**YOUR TASK**: Below, some lines carry pictures; leave those pictures out and retype exactly the lines from the one with "Suporte ao Cliente" through the one with "Offrir un mentorat".

Collected data
* * * * *

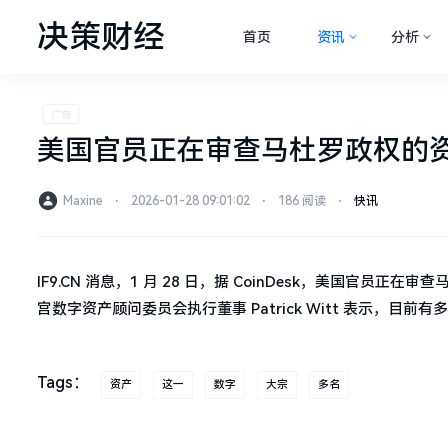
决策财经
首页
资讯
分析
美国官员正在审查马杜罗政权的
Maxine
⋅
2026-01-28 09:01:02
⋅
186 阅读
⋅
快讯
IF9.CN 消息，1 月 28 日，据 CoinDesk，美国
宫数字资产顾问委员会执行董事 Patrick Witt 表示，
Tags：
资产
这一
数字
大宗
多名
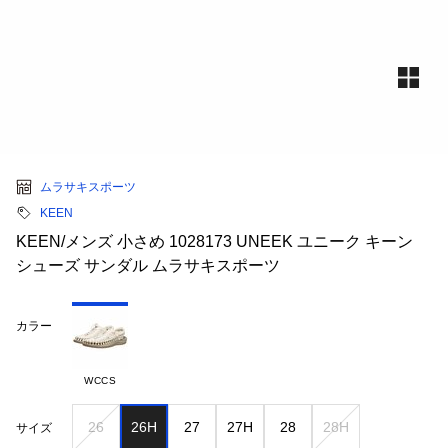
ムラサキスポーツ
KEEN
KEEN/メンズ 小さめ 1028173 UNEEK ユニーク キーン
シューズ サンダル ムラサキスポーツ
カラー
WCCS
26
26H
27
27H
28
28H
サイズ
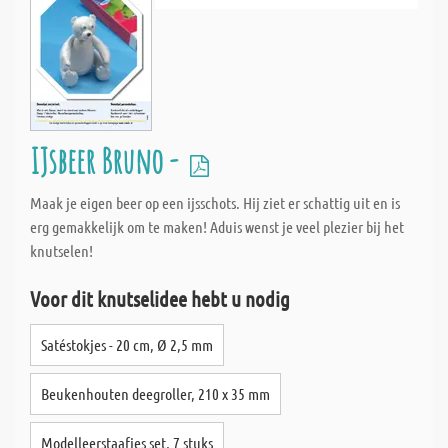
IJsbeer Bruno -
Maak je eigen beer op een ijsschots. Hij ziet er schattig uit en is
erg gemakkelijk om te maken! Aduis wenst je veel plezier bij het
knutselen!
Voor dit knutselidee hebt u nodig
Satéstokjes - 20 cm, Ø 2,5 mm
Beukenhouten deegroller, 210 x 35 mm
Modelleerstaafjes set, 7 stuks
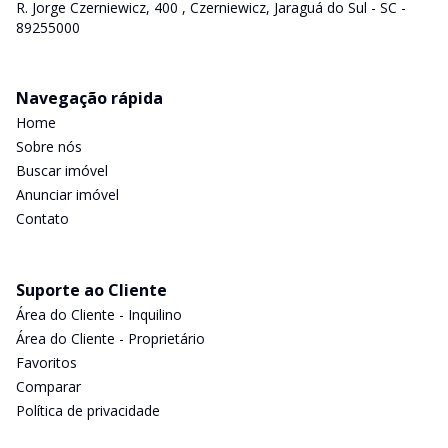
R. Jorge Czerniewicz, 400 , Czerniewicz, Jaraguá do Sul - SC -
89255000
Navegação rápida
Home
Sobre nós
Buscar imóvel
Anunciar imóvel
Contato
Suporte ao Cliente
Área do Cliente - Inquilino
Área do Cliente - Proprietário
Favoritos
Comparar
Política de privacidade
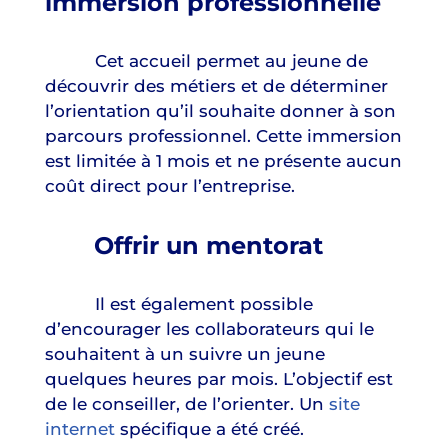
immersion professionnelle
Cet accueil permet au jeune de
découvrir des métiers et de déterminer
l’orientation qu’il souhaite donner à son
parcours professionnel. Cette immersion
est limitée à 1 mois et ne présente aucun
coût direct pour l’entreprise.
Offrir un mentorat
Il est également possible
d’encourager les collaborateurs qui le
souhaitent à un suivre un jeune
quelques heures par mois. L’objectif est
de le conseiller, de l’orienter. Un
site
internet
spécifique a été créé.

* * * * *

**SOLUTION BELOW**:
Suporte ao Cliente
Área do Cliente - Inquilino
Área do Cliente - Proprietário
Favoritos
Comparar
Política de privacidade
immersion professionnelle
Cet accueil permet au jeune de
découvrir des métiers et de déterminer
l’orientation qu’il souhaite donner à son
parcours professionnel. Cette immersion
est limitée à 1 mois et ne présente aucun
coût direct pour l’entreprise.
Offrir un mentorat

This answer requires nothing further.